Why did James Holmes do it? Why did he plan and execute a massacre of innocent people?
Based on the information that has so far come to light, it comes down to two things. (1) Because the person he loves in this world more than anyone else is himself. (2) Because he wanted others to experience the devastation he experienced when his dreams of a great life were smashed.
Like the Joker of Batman fame he announced himself to be, James Holmes saw himself as a victim. Victimhood is the perennial backstory of countless acts of violence. It is the backstory to this one as well. Holmes knew that it was not his fault that the life he dreamed for himself was taken away from him. He wanted to take away from other people the same thing that was taken away from him: a future he could believe in.

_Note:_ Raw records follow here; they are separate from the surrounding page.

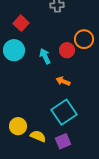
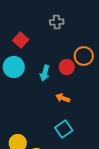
cyan arrow: (45, 56) -> (45, 73), turned -140
cyan square: (64, 112) -> (64, 129), size x0.7

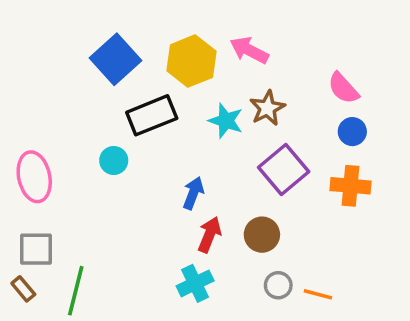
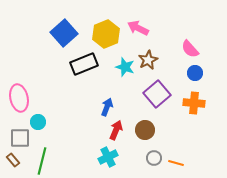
cyan circle: (114, 160) -> (38, 122), moved

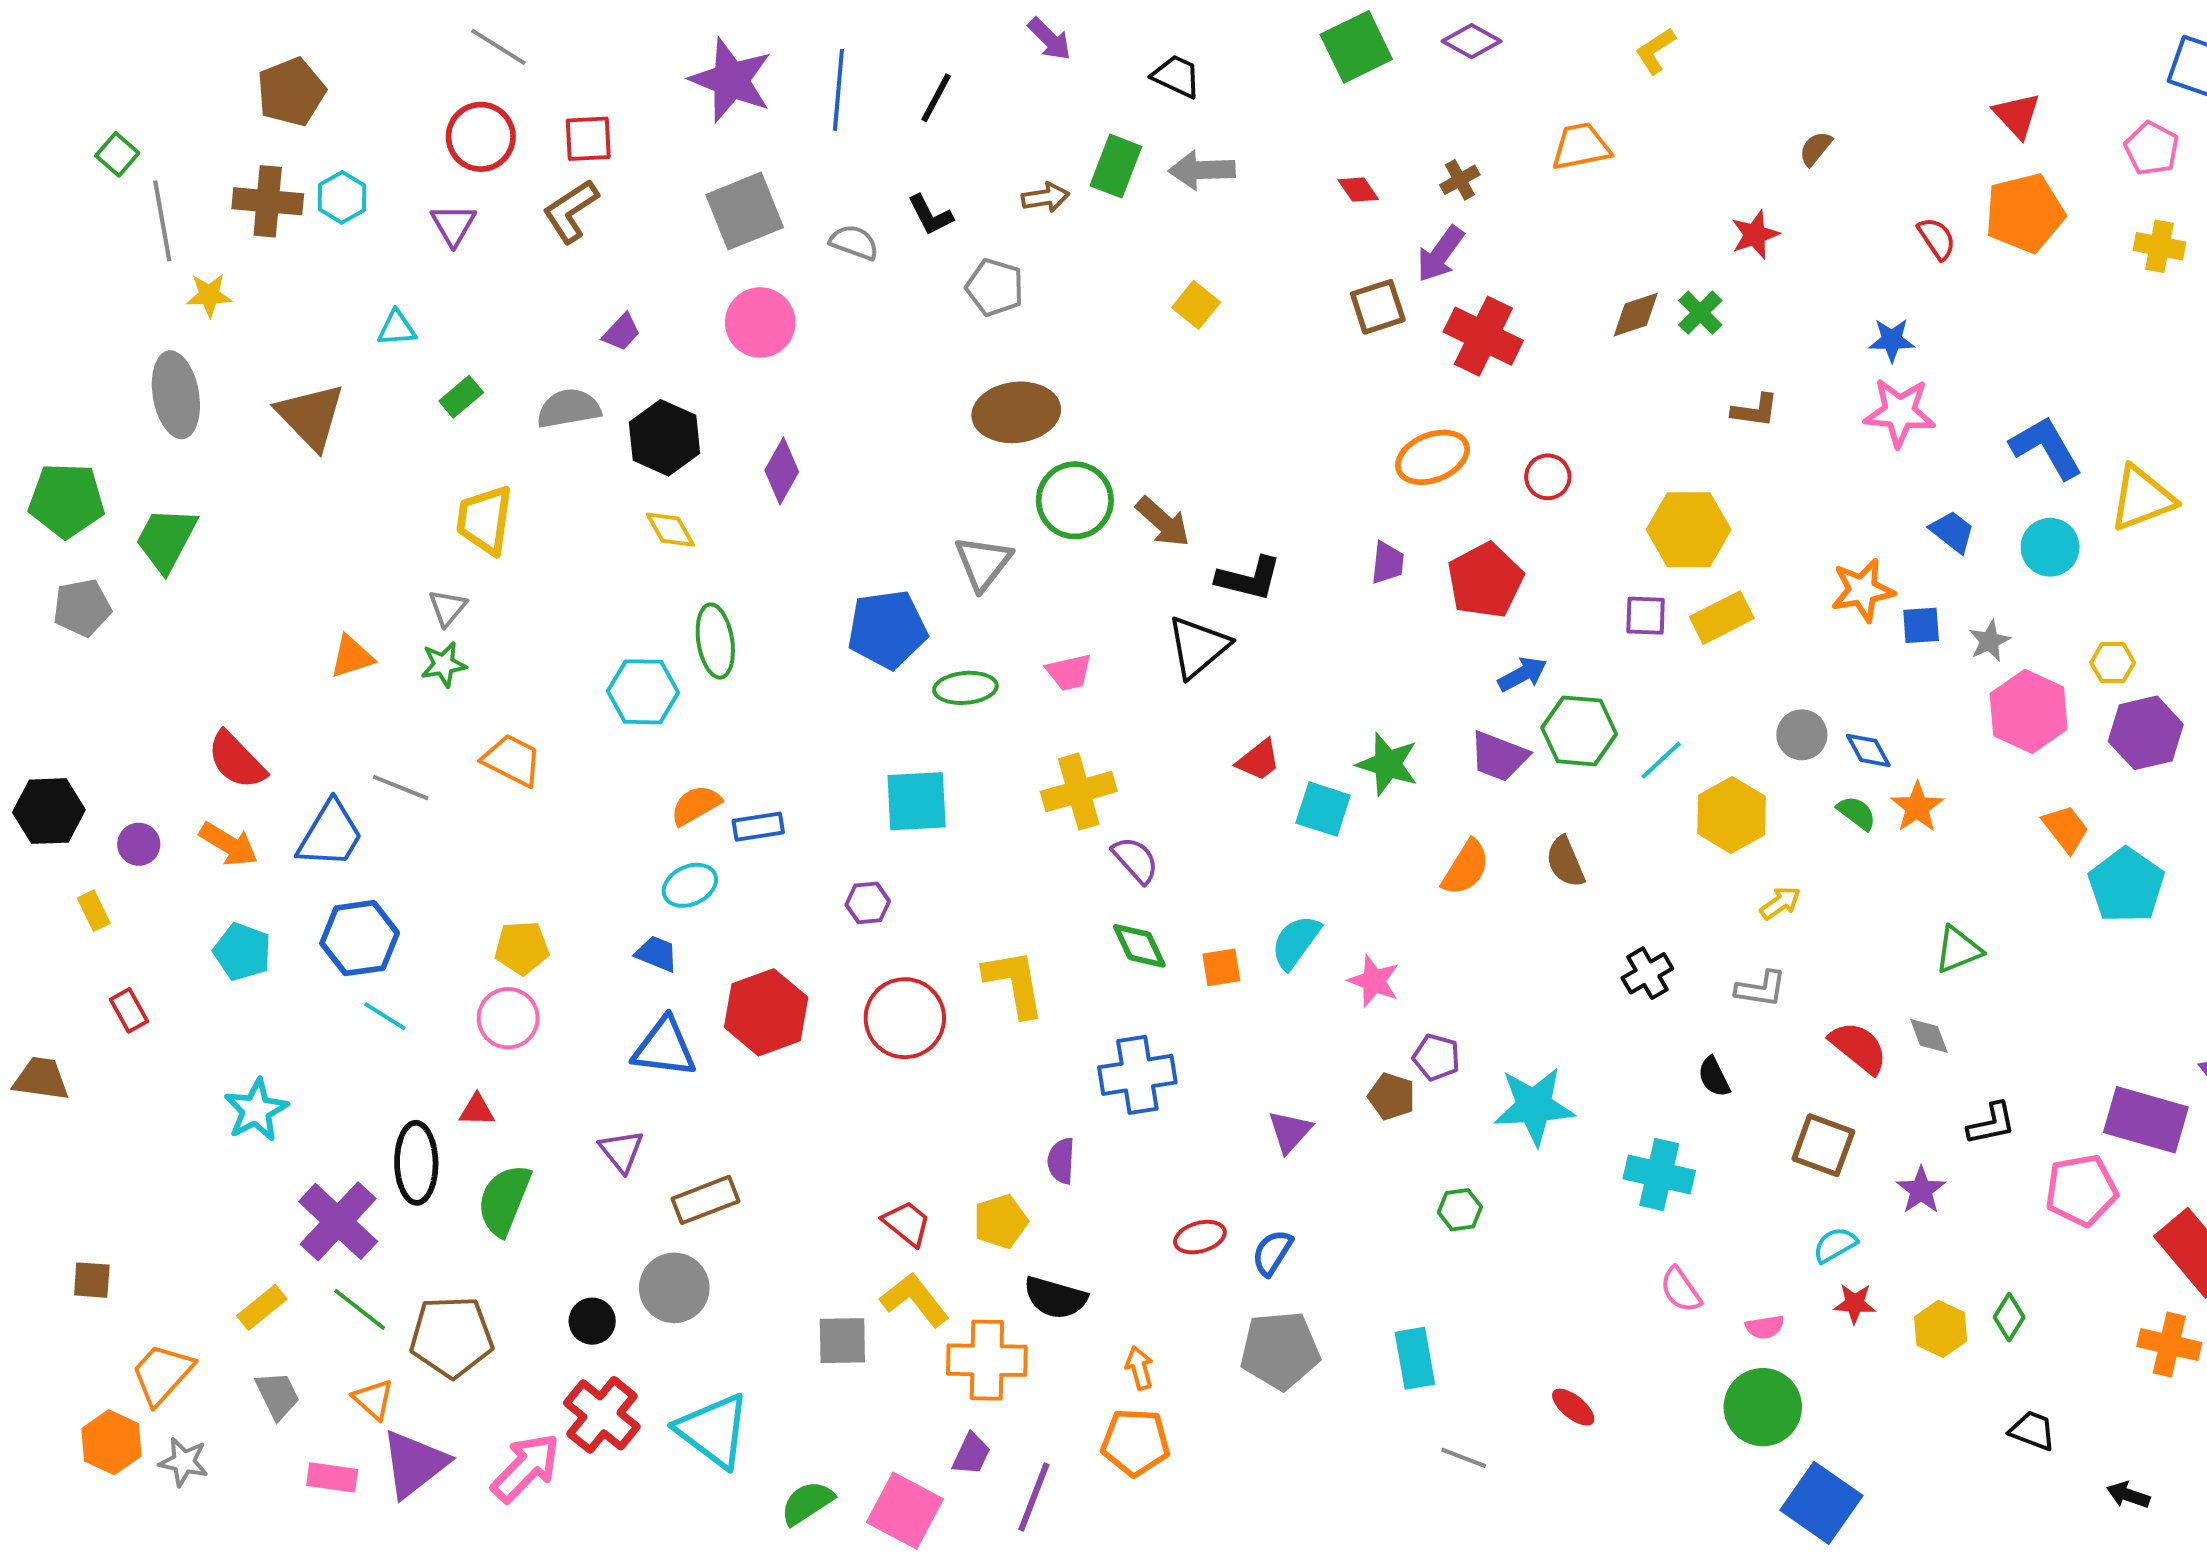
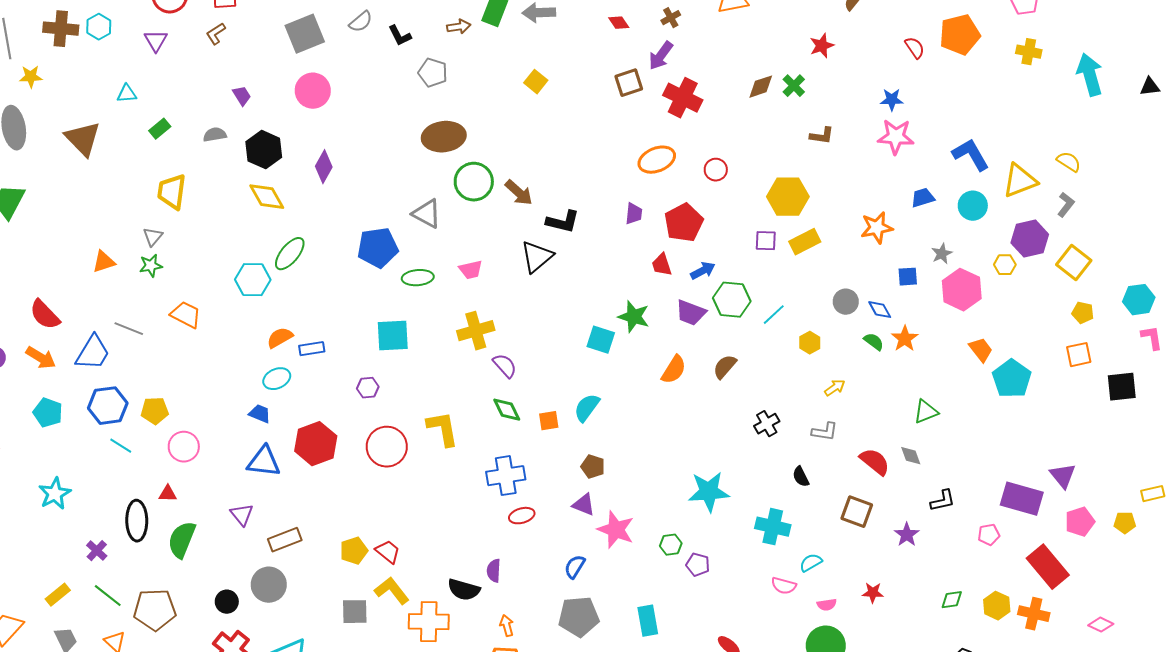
brown L-shape: (571, 211) -> (216, 34), size x0.7
gray semicircle: (854, 242) -> (361, 22), moved, turned 120
purple trapezoid: (621, 332) -> (242, 96), turned -75
gray semicircle: (569, 408) -> (215, 135), size x0.7
yellow diamond: (670, 530) -> (267, 197), size x1.4
blue trapezoid: (1952, 532) -> (923, 198), turned -55
gray triangle: (983, 563) -> (427, 214), turned -40
blue square: (1921, 625) -> (908, 277), moved
green ellipse: (715, 641) -> (290, 254), turned 48
purple hexagon: (2146, 733) -> (1030, 239), moved
red trapezoid: (1259, 760) -> (662, 265), moved, turned 110
yellow hexagon: (1732, 815) -> (810, 343), size x0.6
brown semicircle: (1565, 862) -> (725, 367), turned 64
yellow pentagon: (522, 948) -> (155, 411), moved
pink star: (1374, 981) -> (616, 530), moved, size x1.4
purple pentagon: (1436, 1057) -> (698, 565), moved
brown pentagon: (1391, 1096) -> (593, 467), moved
purple triangle: (1290, 1132) -> (584, 505), turned -50
purple semicircle: (1061, 1161) -> (494, 571), moved
pink pentagon: (2081, 1190) -> (989, 535), size x0.6
purple cross: (338, 1221) -> (97, 551), size x0.5
yellow pentagon: (1001, 1221) -> (354, 551), moved
red ellipse: (1200, 1237) -> (522, 516), moved
cyan semicircle: (1835, 1245) -> (811, 563), moved
pink semicircle: (1681, 1290) -> (784, 586), turned -40
green diamond: (2009, 1317) -> (952, 600), turned 50
yellow hexagon: (1941, 1329) -> (997, 606), moved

James Holmes wanted to have a happy life. When he became unhappy to the point of not seeing how he might become happy again, he was overcome by a desire to make others share his experience of devastation and defeat. He continues to be possessed by that desire. That is the only explanation for his lack of remorse for what he did.

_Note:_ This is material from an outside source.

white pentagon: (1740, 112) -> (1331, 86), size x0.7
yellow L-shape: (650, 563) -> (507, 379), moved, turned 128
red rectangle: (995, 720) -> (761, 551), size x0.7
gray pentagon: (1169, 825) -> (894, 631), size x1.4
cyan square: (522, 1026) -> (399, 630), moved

Like Anders Behring Breivik, the Norwegian who killed 77 people not long ago, James Holmes cannot be described as out of his mind. On the contrary, like Breivik, the Unabomber, and many other mass murderers, he lived inside his mind. He was a hyper-intellectual.
James Holmes is like us in a thousand ways. The only way we can protect ourselves from the demon of loving oneself more than anyone else is to recognize sin for what it is. In the words of Martin Luther, sin is the fact of being incurvatus in se, curved in on oneself.
The best way to avoid sin is by not playing the blame game to account for our shattered dreams and our bottomless misfortune. The best way to avoid sin is by living by the questions God, who is the sum of all that is true, good, and beautiful, has posed to humanity from time immemorial.
Here is a short list of places where such questions are found: Genesis 3:9 [“Where are you?”]; Genesis 4:9 [“Where is your brother?”]; Jonah 4:4 ["Are you right to be angry?"]; Job 40:8 [ “Do you condemn me that you may be in the right?”]; Luke 6:46 [“Why do you call me, ‘Lord, Lord,’ and not do what I say?”]; Mark 8:29 [“Who do you say that I am?”].